The group’s successful mannequin makes use of a mix of pure language reasoning and Python code execution.
To finish this inference problem on the small cluster of NVIDIA L4 GPUs obtainable through Kaggle, the NemoSkills group needed to get inventive.
Their successful mannequin used Qwen2.5-14B-Base, a basis mannequin with chain-of-thought reasoning capabilities which the group fine-tuned on hundreds of thousands of synthetically generated options to math issues.
These artificial options had been primarily generated by two bigger reasoning fashions — DeepSeek-R1 and QwQ-32B — and used to show the group’s basis mannequin through a type of information distillation. The top outcome was a smaller, sooner, long-thinking mannequin able to tackling advanced issues utilizing a mix of pure language reasoning and Python code execution.
To additional increase efficiency, the group’s answer causes by a number of long-thinking responses in parallel earlier than figuring out a remaining reply. To optimize this course of and meet the competitors’s time restrict, the group additionally used an revolutionary early-stopping approach.
A reasoning mannequin would possibly, for instance, be set to reply a math downside 12 totally different instances earlier than selecting the commonest response. Utilizing the asynchronous processing capabilities of NeMo-Abilities and NVIDIA TensorRT-LLM, the group was capable of monitor and exit inference early if the mannequin had already converged on the right reply 4 or extra instances.
TensorRT-LLM additionally enabled the group to harness FP8 quantization, a compression methodology that resulted in a 1.5x speedup over utilizing the extra generally used FP16 format. ReDrafter, a speculative decoding approach developed by Apple, was used for an additional 1.8x speedup.
The ultimate mannequin carried out even higher on the competitors’s unseen remaining dataset than it did on the general public dataset — an indication that the group efficiently constructed a generalizable mannequin and prevented overfitting their LLM to the pattern knowledge.

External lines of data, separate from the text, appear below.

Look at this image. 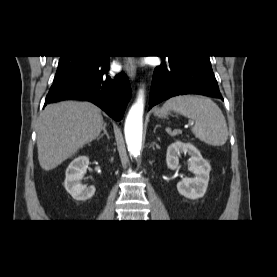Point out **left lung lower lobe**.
I'll return each mask as SVG.
<instances>
[{
	"label": "left lung lower lobe",
	"instance_id": "left-lung-lower-lobe-1",
	"mask_svg": "<svg viewBox=\"0 0 277 277\" xmlns=\"http://www.w3.org/2000/svg\"><path fill=\"white\" fill-rule=\"evenodd\" d=\"M182 94H199L224 101L208 56H162L161 65L153 73L149 109Z\"/></svg>",
	"mask_w": 277,
	"mask_h": 277
}]
</instances>
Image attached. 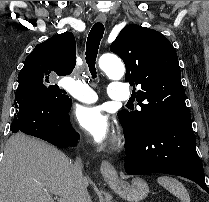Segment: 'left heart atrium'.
Listing matches in <instances>:
<instances>
[{"instance_id": "left-heart-atrium-1", "label": "left heart atrium", "mask_w": 209, "mask_h": 202, "mask_svg": "<svg viewBox=\"0 0 209 202\" xmlns=\"http://www.w3.org/2000/svg\"><path fill=\"white\" fill-rule=\"evenodd\" d=\"M75 120L95 143L103 142L110 134V121L99 106L79 107L75 112Z\"/></svg>"}]
</instances>
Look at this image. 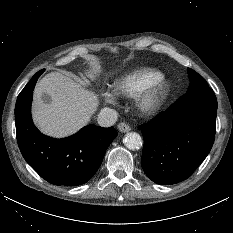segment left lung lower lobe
<instances>
[{
  "instance_id": "obj_1",
  "label": "left lung lower lobe",
  "mask_w": 233,
  "mask_h": 233,
  "mask_svg": "<svg viewBox=\"0 0 233 233\" xmlns=\"http://www.w3.org/2000/svg\"><path fill=\"white\" fill-rule=\"evenodd\" d=\"M217 99L212 89L186 92L165 112L140 126L141 165L150 180L171 185L189 178L210 152Z\"/></svg>"
}]
</instances>
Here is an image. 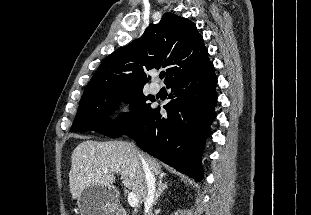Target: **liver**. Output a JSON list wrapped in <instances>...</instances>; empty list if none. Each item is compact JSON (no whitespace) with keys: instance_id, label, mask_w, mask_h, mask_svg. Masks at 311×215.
<instances>
[{"instance_id":"1","label":"liver","mask_w":311,"mask_h":215,"mask_svg":"<svg viewBox=\"0 0 311 215\" xmlns=\"http://www.w3.org/2000/svg\"><path fill=\"white\" fill-rule=\"evenodd\" d=\"M137 153L140 154L134 145L125 141L86 140L78 144L71 155L69 173L72 199L80 198L84 189L92 185L113 187L114 173H119L122 184L136 194L138 202L142 204L146 198L147 186ZM141 155L154 176L164 175L157 160L147 154ZM105 169L108 173H104ZM115 192L118 197L116 189Z\"/></svg>"}]
</instances>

“Even with out the Kaggle competitors, we’d nonetheless be working to enhance AI reasoning fashions for math,” mentioned Gitman. “However Kaggle offers us the chance to benchmark and uncover how nicely our fashions generalize to a third-party dataset.”
Sharing the Wealth
The group will quickly launch a technical report detailing the methods used of their successful answer — and plans to share their dataset and a collection of fashions on Hugging Face. The developments and optimizations they remodeled the course of the competitors have been built-in into NeMo-Abilities pipelines obtainable on GitHub.
Key knowledge, know-how, and insights from this pipeline had been additionally used to coach the just-released NVIDIA Llama Nemotron Extremely mannequin.

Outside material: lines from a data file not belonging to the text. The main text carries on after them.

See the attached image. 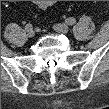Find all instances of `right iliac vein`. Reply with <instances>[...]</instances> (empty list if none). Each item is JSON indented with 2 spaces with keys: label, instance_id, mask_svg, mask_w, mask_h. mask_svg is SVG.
Here are the masks:
<instances>
[{
  "label": "right iliac vein",
  "instance_id": "1",
  "mask_svg": "<svg viewBox=\"0 0 109 109\" xmlns=\"http://www.w3.org/2000/svg\"><path fill=\"white\" fill-rule=\"evenodd\" d=\"M27 31V35L29 37H34L35 36V31L33 29H29V30H26Z\"/></svg>",
  "mask_w": 109,
  "mask_h": 109
}]
</instances>
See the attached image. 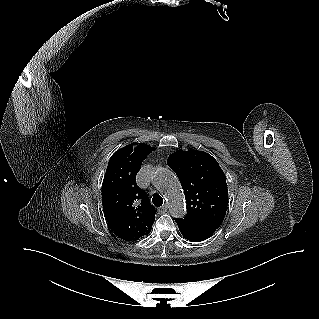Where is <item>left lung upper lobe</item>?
<instances>
[{"label": "left lung upper lobe", "instance_id": "obj_1", "mask_svg": "<svg viewBox=\"0 0 319 319\" xmlns=\"http://www.w3.org/2000/svg\"><path fill=\"white\" fill-rule=\"evenodd\" d=\"M184 190L187 215L184 220L218 229L228 206L226 176L218 162L203 151L178 150L167 160Z\"/></svg>", "mask_w": 319, "mask_h": 319}]
</instances>
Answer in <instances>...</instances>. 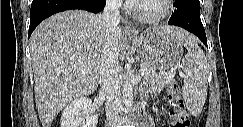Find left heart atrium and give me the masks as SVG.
I'll list each match as a JSON object with an SVG mask.
<instances>
[{
  "instance_id": "1",
  "label": "left heart atrium",
  "mask_w": 243,
  "mask_h": 127,
  "mask_svg": "<svg viewBox=\"0 0 243 127\" xmlns=\"http://www.w3.org/2000/svg\"><path fill=\"white\" fill-rule=\"evenodd\" d=\"M139 2H141V1H139V0H128L127 1V3L130 4V5H135V4L139 3Z\"/></svg>"
}]
</instances>
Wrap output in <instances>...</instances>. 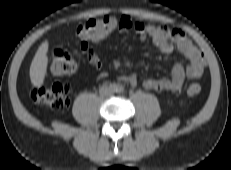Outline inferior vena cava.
<instances>
[{"label": "inferior vena cava", "instance_id": "1", "mask_svg": "<svg viewBox=\"0 0 231 170\" xmlns=\"http://www.w3.org/2000/svg\"><path fill=\"white\" fill-rule=\"evenodd\" d=\"M100 94L101 95H111L112 94V90L108 87H101L100 88Z\"/></svg>", "mask_w": 231, "mask_h": 170}]
</instances>
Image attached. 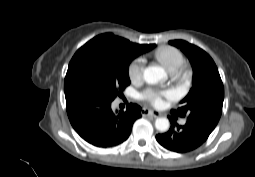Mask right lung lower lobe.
<instances>
[{"mask_svg": "<svg viewBox=\"0 0 255 177\" xmlns=\"http://www.w3.org/2000/svg\"><path fill=\"white\" fill-rule=\"evenodd\" d=\"M113 100L89 92L66 95L69 120L88 143L101 148L115 147L130 135L132 125L141 117V107L130 104L126 111L113 112Z\"/></svg>", "mask_w": 255, "mask_h": 177, "instance_id": "98d812e1", "label": "right lung lower lobe"}]
</instances>
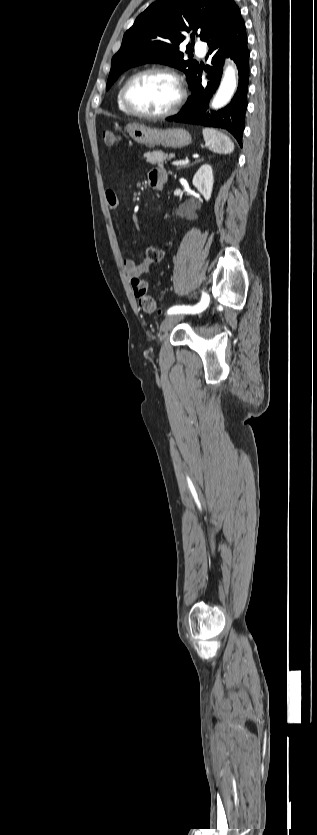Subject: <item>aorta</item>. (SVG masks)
<instances>
[{
    "mask_svg": "<svg viewBox=\"0 0 317 835\" xmlns=\"http://www.w3.org/2000/svg\"><path fill=\"white\" fill-rule=\"evenodd\" d=\"M237 88L236 71L232 65H228L220 86L213 98L211 107L215 110L226 106L232 99Z\"/></svg>",
    "mask_w": 317,
    "mask_h": 835,
    "instance_id": "762f6f07",
    "label": "aorta"
}]
</instances>
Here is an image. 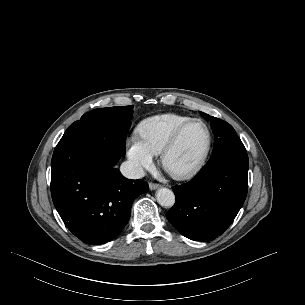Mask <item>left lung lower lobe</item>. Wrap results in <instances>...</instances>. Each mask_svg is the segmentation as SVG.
<instances>
[{
  "label": "left lung lower lobe",
  "mask_w": 305,
  "mask_h": 305,
  "mask_svg": "<svg viewBox=\"0 0 305 305\" xmlns=\"http://www.w3.org/2000/svg\"><path fill=\"white\" fill-rule=\"evenodd\" d=\"M246 152H229L209 160L189 182L172 187L176 202L169 222L185 237L211 241L233 222L248 189Z\"/></svg>",
  "instance_id": "0a47b994"
}]
</instances>
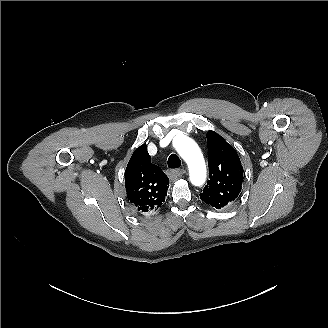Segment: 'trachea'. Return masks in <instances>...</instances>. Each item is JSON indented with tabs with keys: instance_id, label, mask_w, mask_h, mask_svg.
Here are the masks:
<instances>
[{
	"instance_id": "1",
	"label": "trachea",
	"mask_w": 328,
	"mask_h": 328,
	"mask_svg": "<svg viewBox=\"0 0 328 328\" xmlns=\"http://www.w3.org/2000/svg\"><path fill=\"white\" fill-rule=\"evenodd\" d=\"M167 164L170 169L179 168L181 166V160L176 154H171L168 157Z\"/></svg>"
}]
</instances>
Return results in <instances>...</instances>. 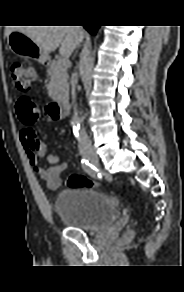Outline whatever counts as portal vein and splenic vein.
<instances>
[{"label": "portal vein and splenic vein", "instance_id": "1", "mask_svg": "<svg viewBox=\"0 0 184 292\" xmlns=\"http://www.w3.org/2000/svg\"><path fill=\"white\" fill-rule=\"evenodd\" d=\"M59 62L63 65V66H67L68 65V59L67 57H62Z\"/></svg>", "mask_w": 184, "mask_h": 292}]
</instances>
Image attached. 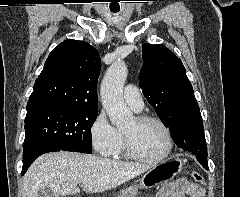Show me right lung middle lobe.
I'll list each match as a JSON object with an SVG mask.
<instances>
[{
    "instance_id": "right-lung-middle-lobe-1",
    "label": "right lung middle lobe",
    "mask_w": 240,
    "mask_h": 197,
    "mask_svg": "<svg viewBox=\"0 0 240 197\" xmlns=\"http://www.w3.org/2000/svg\"><path fill=\"white\" fill-rule=\"evenodd\" d=\"M98 109L43 108L27 112L23 159L49 148L90 154Z\"/></svg>"
}]
</instances>
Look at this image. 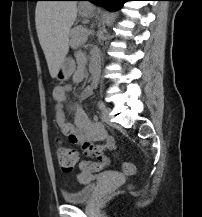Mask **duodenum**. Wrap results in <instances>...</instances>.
Masks as SVG:
<instances>
[{"label":"duodenum","instance_id":"410a0bca","mask_svg":"<svg viewBox=\"0 0 202 217\" xmlns=\"http://www.w3.org/2000/svg\"><path fill=\"white\" fill-rule=\"evenodd\" d=\"M99 78V68L96 63H92V82L97 83Z\"/></svg>","mask_w":202,"mask_h":217}]
</instances>
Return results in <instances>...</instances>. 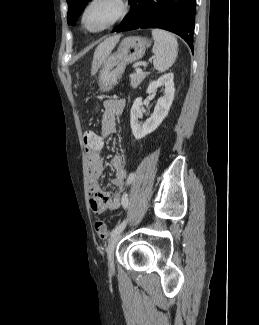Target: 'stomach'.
<instances>
[{
    "instance_id": "1",
    "label": "stomach",
    "mask_w": 259,
    "mask_h": 325,
    "mask_svg": "<svg viewBox=\"0 0 259 325\" xmlns=\"http://www.w3.org/2000/svg\"><path fill=\"white\" fill-rule=\"evenodd\" d=\"M151 45L144 37L130 36L124 38L117 51L110 54L103 62L99 74V86L103 92L109 91L123 74L126 66L140 60Z\"/></svg>"
}]
</instances>
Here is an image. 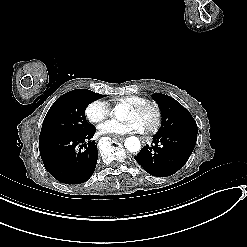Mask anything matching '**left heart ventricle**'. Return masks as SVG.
<instances>
[{"instance_id": "1", "label": "left heart ventricle", "mask_w": 247, "mask_h": 247, "mask_svg": "<svg viewBox=\"0 0 247 247\" xmlns=\"http://www.w3.org/2000/svg\"><path fill=\"white\" fill-rule=\"evenodd\" d=\"M126 119L137 120L144 132H147L154 124L155 121V111L151 106L145 107L139 112H135L131 109H127Z\"/></svg>"}]
</instances>
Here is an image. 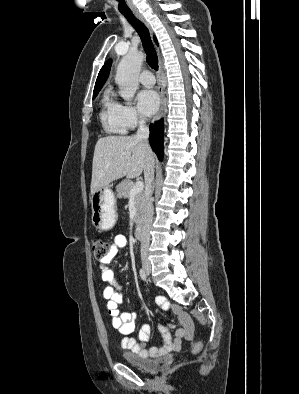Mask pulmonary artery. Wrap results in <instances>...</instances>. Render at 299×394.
<instances>
[{
	"label": "pulmonary artery",
	"mask_w": 299,
	"mask_h": 394,
	"mask_svg": "<svg viewBox=\"0 0 299 394\" xmlns=\"http://www.w3.org/2000/svg\"><path fill=\"white\" fill-rule=\"evenodd\" d=\"M139 81L146 87H151L155 83V77L149 70H144L140 76Z\"/></svg>",
	"instance_id": "pulmonary-artery-1"
}]
</instances>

“All through this collaboration, we used instruments throughout the NVIDIA software program stack,” mentioned Christof Henkel, a member of the Kaggle Grandmasters of NVIDIA, generally known as KGMON. “By working intently with our LLM analysis and growth groups, we’re capable of take what we be taught from the competitors on a day-to-day foundation and push these optimizations into NVIDIA’s open-source libraries.”
After the competitors win, Henkel regained the title of Kaggle World Champion — rating No. 1 among the many platform’s over 23 million customers. One other teammate, Finland-based Ivan Sorokin, earned the Kaggle Grandmaster title, held by simply over 350 folks around the globe.
For his or her first-place win, the group additionally gained a $262,144 prize that they’re directing to the NVIDIA Basis to assist charitable organizations.
Meet the complete group — Igor Gitman, Darragh Hanley, Christof Henkel, Ivan Moshkov, Benedikt Schifferer, Ivan Sorokin and Shubham Toshniwal — within the video beneath:
Pattern math questions within the featured visible above are from the 2025 American Invitational Arithmetic Examination. Discover the complete set of questions and options on the Artwork of Drawback Fixing wiki.